Blue Bag Life is a story gleaned from material collected over a lifetime. Lisa Selby, an artist and lecturer, has always documented her life in paint, words, photographs and film. As Lisa struggles to comprehend why her mother Helen didn’t raise her, Helen dies. Helen was charismatic, articulate, beautiful and addicted to heroin. Lisa now begins to get to know the woman she never called Mother, through the things she left behind and the memories of people who knew her. Lisa’s partner, Elliot, relapses on heroin and is incarcerated. Through her own sobriety and her love for Elliot, Lisa comes to understand addiction, and Helen, differently. She also uncovers a new possibility towards motherhood deep within herself.
Director Rebecca Lloyd-Evans and writer Josie Cole met Lisa Selby when they interviewed her for their BBC radio series, Prison Bag. Lisa and her story were so compelling, and the footage she was generating was so original and raw, that they felt it had the potential to be a film. As this was a film that would be primarily constructed in the edit from found footage, we needed a creative editor and found one in the form of Alex Fry, with whom Rebecca had collaborated with many times before. He immediately felt drawn to Lisa’s intimate yet art-based approach. Alex became one of the directors on the project - we recognise that editors are often hidden - when in fact their creative vision is at the heart of shaping a film.

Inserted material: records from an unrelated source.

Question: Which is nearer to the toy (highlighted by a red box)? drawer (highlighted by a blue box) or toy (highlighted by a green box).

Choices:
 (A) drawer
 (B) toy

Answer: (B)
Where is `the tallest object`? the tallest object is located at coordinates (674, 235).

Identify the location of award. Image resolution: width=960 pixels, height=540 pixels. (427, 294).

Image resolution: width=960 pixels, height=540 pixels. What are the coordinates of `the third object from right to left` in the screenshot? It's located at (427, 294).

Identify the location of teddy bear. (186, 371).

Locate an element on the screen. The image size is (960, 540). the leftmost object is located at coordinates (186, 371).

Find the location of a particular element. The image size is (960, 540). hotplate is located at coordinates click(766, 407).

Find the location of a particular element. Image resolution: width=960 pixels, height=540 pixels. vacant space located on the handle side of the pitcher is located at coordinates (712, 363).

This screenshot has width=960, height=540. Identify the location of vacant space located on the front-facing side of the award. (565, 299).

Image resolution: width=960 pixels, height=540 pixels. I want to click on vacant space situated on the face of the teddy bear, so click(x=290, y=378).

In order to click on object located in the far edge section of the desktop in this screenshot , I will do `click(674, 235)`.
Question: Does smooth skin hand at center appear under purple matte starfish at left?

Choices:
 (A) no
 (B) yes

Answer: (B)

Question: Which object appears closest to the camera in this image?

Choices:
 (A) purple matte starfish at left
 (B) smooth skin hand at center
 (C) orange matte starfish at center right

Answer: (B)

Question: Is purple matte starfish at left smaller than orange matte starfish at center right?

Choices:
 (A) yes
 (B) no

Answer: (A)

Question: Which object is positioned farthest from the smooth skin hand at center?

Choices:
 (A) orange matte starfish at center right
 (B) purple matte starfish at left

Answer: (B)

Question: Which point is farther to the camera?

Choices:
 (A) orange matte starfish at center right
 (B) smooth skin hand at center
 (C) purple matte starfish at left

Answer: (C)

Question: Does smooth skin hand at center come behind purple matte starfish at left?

The puzzle was complete when producer Natasha Dack Ojumu, founder of Tigerlily Productions, saw the project’s potential and threw herself in. Unbeknownst to the team, Natasha had been searching both for a longitudinal archive project, and for a new way of working on productions.Now the team was complete and all five of us were wholly committed to working as a collective. Each tired in our own way of working within the traditional hierarchical systems of filmmaking, we set out to listen, support, and create in a different way.
When Doc Society got behind the project and put up development finance, a first act began to take shape and the daunting suitcase of dusty (in some cases broken) hard drives, old laptops, VHS tapes, photographs, flash cards and memory sticks became a story that needed to be told. Further help from Doc Society, who encouraged, mentored and supported us at every turn, took us to a feature length film, and BBC Storyville then stepped in to provide the final chunk of funding needed for post production and an original score. The suitcase of material Lisa had generated over a lifetime became a film which won the audience award at the BFI London Film Festival.